Debra Goldman’s Consumer Republic

As the fate of Nightline hung in the balance recently, a lot of people out there could feel Ted Koppel’s pain—and I’m not just talking about Sam Donaldson.

Every baby boomer who has passed into the demographic netherworld of 50-plus, or is approaching that point of no return, must feel the sting of rejection. Like Ted himself, we wait in vain for Michael Eisner to make us a firm commitment.

As much as Koppel’s three-day workweek or the 24-hour nattering of Fox News, MSNBC and CNN, aging viewers are to blame for Nightline’s uncertain future. Network news shows—now brought to you by arthritis pain relievers, hormone-replacement therapy and panty shields—are vulnerable precisely because they attract too many people who remember where they were when JFK was shot.

Boomer foreheads crease with pain—or they would, were they not shot up with Botox—at the notion that they are too old to attract the attention of advertisers and media. All the liposuction, face-lifts, derma-abrasions and weight training in the world cannot keep the erstwhile Youth Generation from aging inside their heads. Once, television would do anything to please us and advertisers pay anything to reach us. Now, we are the kiss of death. Who could have imagined that Disney would one day turn on the original members of the Mickey Mouse Club?

And it’s not just Disney. As Media week reported recently, the folks at A&E, having noticed the average age of their viewership creeping upward, are performing a face-lift of their own—on their programming lineup. Newspaper executives grow grayer with every survey that shows their readership aging. North of the border, even the CBC—not exactly a hotbed of hipness—is sharpening the edge of its radio programming in hopes of attracting younger ears. It’s fine for Greta Van Susteren to get an eye job, but if too many in her audience need one, she’s toast.

Ever since boomers began crossing the threshold of the Big Five-O, there have been complaints over marketers’ indifference to the older consumer. Such attitudes are archaic, the critics say. Don’t advertisers know that 50 is the new 40? That boomers are nothing like their parents? That they’re about Harleys, not hip replacements?

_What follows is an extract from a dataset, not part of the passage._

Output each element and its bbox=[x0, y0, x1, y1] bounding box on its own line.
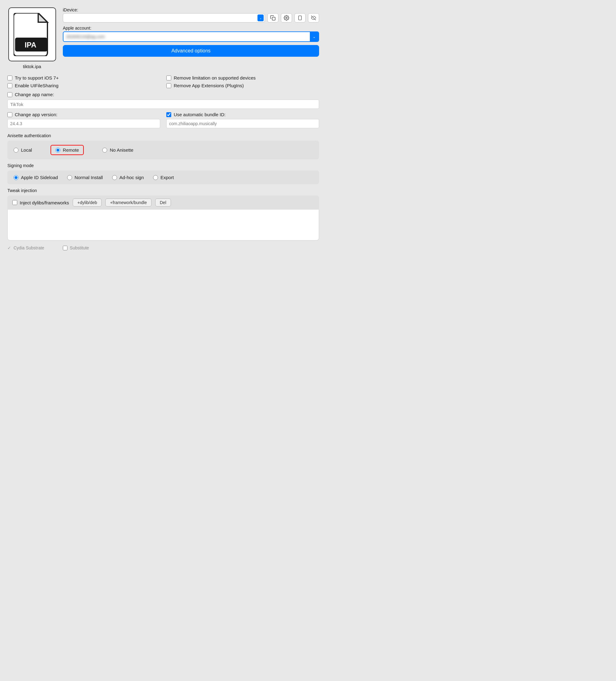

Such critics might as well save their breath. During CBS’ long years with the grayest demos in network television, its sales people talked themselves blue promoting the virtues of mature viewers, not the least of which was their possession of the lion’s share of the nation’s wealth. Advertisers never bought it. They stuck by the conventional wisdom that brand loyalties and consumer behaviors are formed early and, once formed, pretty much stay the same.

Besides, it is so easy to find viewers over 50 that their attention is inevitably worth less, as dictated by the law of supply and demand. Boomers became avid television watchers in their formative years, and have remained so—just as the get-’em-when-they’re-young school of thought would predict.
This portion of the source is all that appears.